WHAT YOU WILL DO: Write out exactly the lines below that run from the one containing "Edu (595, 143)" through the one containing "Romania (255, 143)", both included, with no other lines.

DATA FOR PROCESSING:
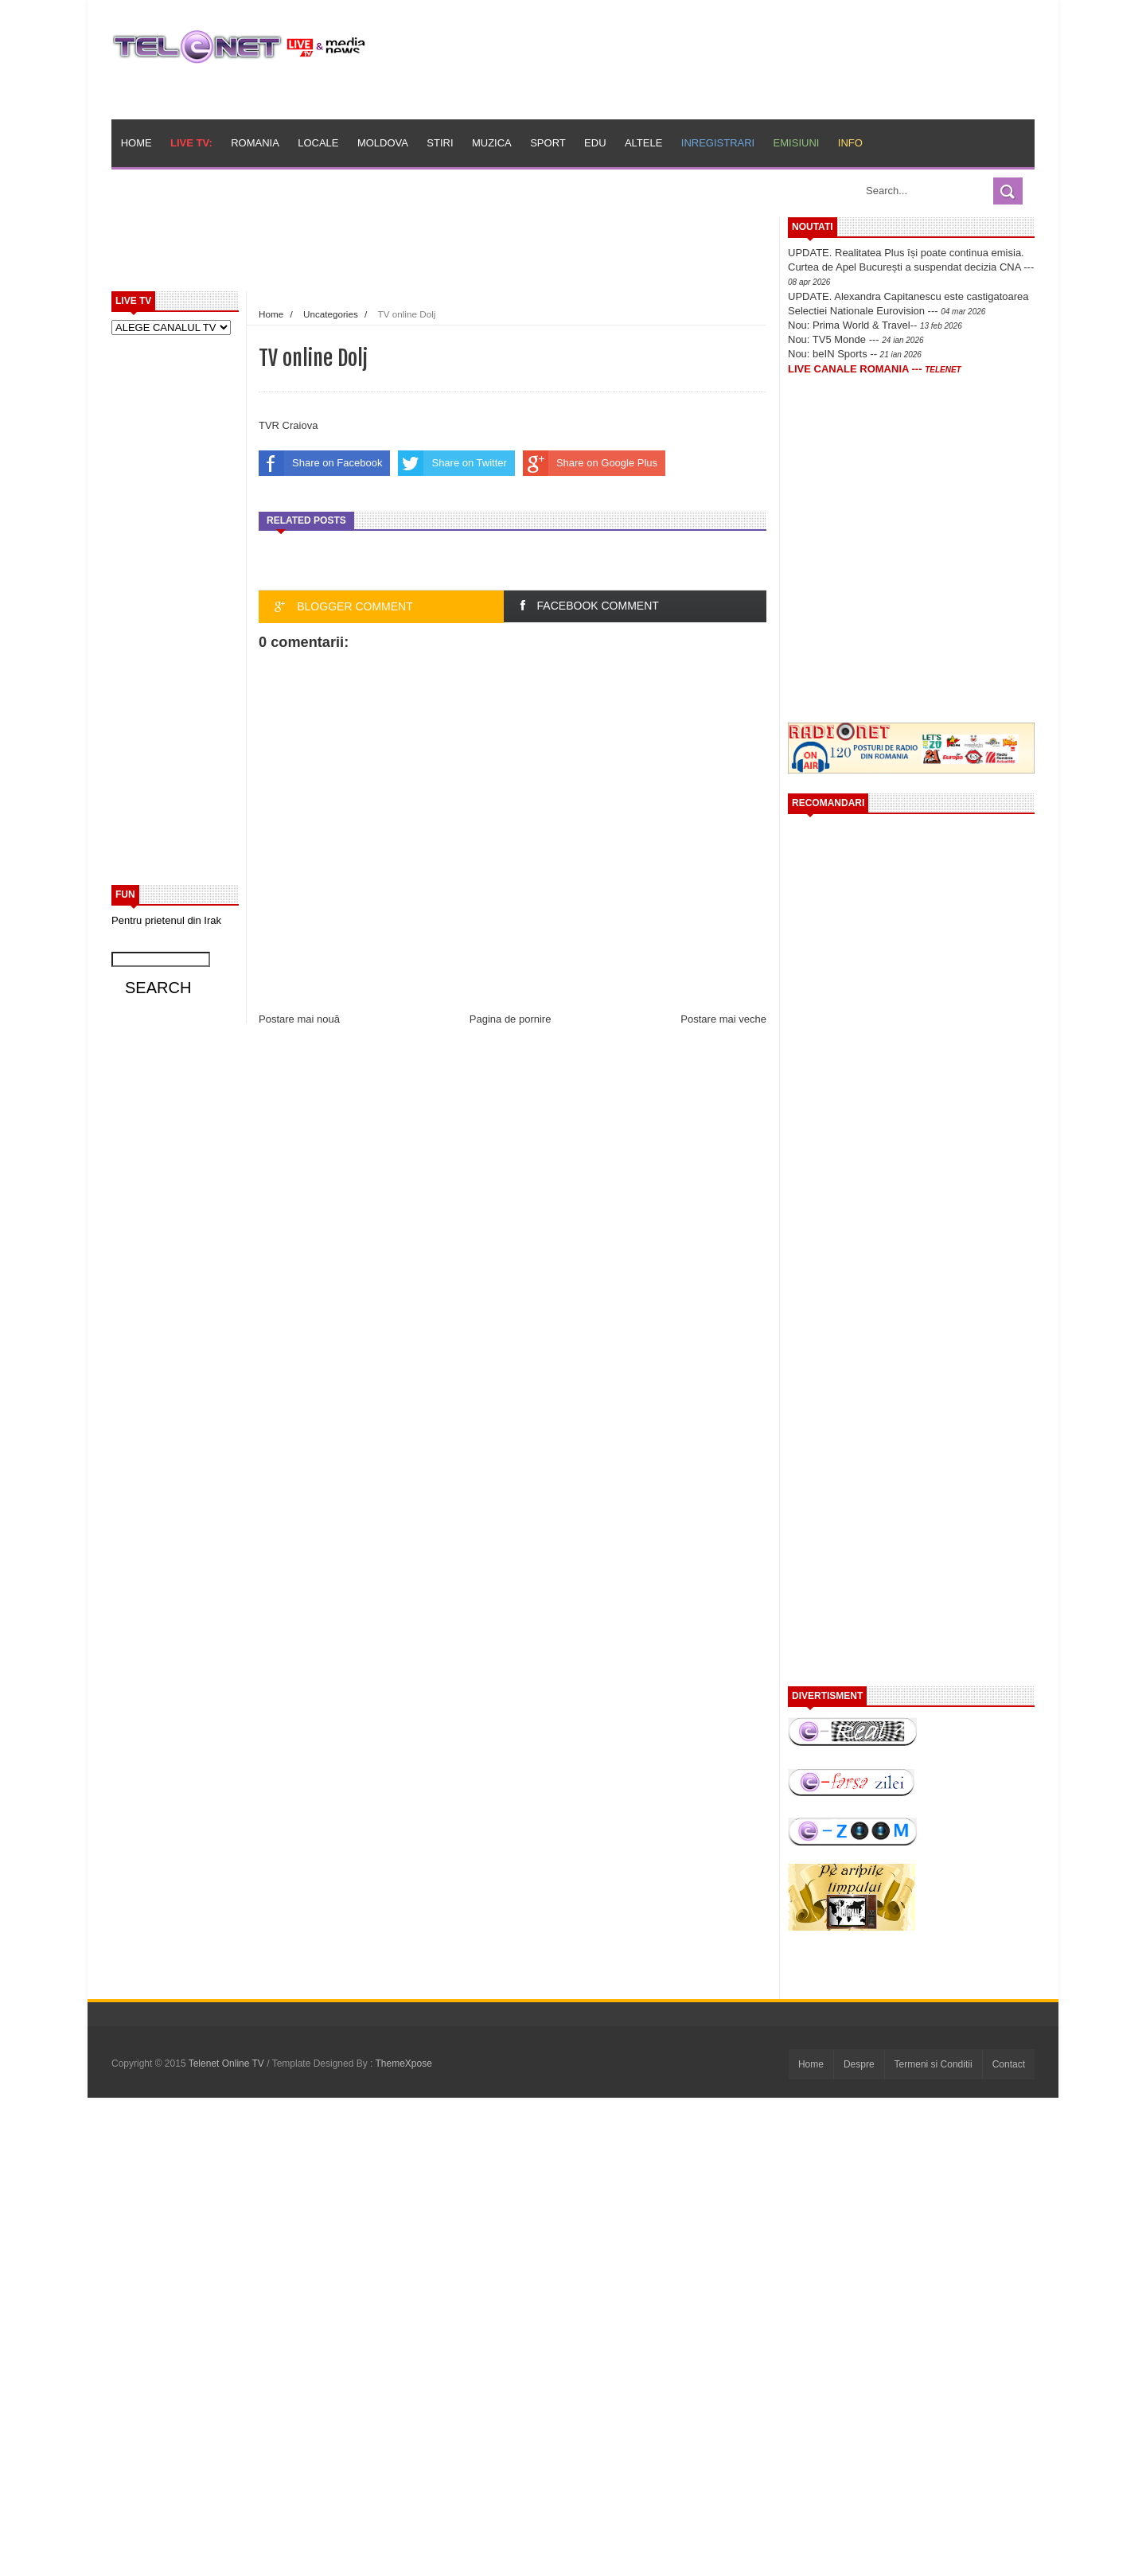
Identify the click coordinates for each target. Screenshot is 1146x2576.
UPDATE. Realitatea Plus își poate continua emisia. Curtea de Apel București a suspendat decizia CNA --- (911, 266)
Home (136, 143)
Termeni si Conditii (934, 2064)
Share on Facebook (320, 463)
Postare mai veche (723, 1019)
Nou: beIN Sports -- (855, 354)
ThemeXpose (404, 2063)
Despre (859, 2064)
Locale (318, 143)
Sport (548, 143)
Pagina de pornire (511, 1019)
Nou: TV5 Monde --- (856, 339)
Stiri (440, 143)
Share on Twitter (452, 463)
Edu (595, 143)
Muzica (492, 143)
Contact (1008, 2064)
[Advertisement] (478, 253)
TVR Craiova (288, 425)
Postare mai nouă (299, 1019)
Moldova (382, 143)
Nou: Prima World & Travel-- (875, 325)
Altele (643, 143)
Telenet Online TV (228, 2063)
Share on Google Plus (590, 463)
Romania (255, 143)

--

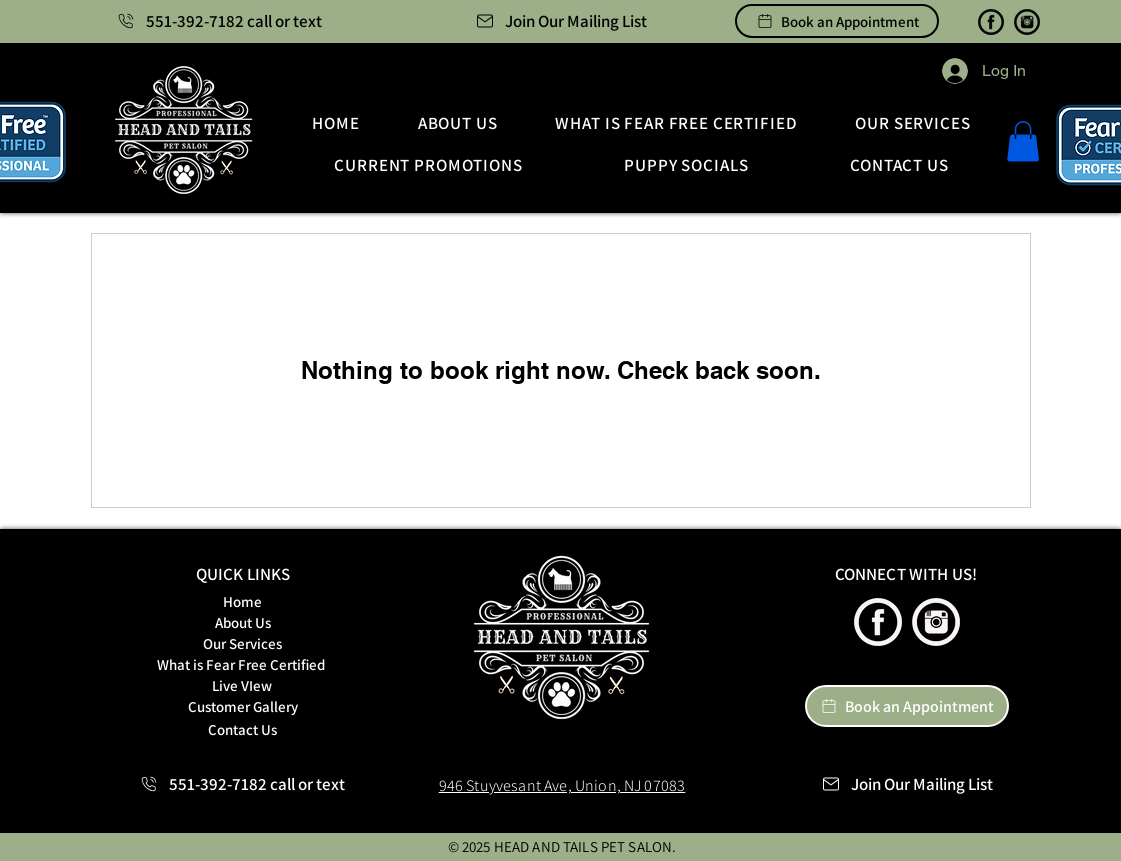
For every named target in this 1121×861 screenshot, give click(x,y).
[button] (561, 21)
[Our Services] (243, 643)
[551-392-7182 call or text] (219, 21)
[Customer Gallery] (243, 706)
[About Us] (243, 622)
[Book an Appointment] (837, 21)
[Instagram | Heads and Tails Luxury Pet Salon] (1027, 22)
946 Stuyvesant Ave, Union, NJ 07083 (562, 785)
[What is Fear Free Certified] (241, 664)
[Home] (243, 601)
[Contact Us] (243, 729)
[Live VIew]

REPLY TO THE EXERCISE:
Edu (595, 143)
Muzica (492, 143)
Contact (1008, 2064)
[Advertisement] (478, 253)
TVR Craiova (288, 425)
Postare mai nouă (299, 1019)
Moldova (382, 143)
Nou: Prima World & Travel-- (875, 325)
Altele (643, 143)
Telenet Online TV (228, 2063)
Share on Google Plus (590, 463)
Romania (255, 143)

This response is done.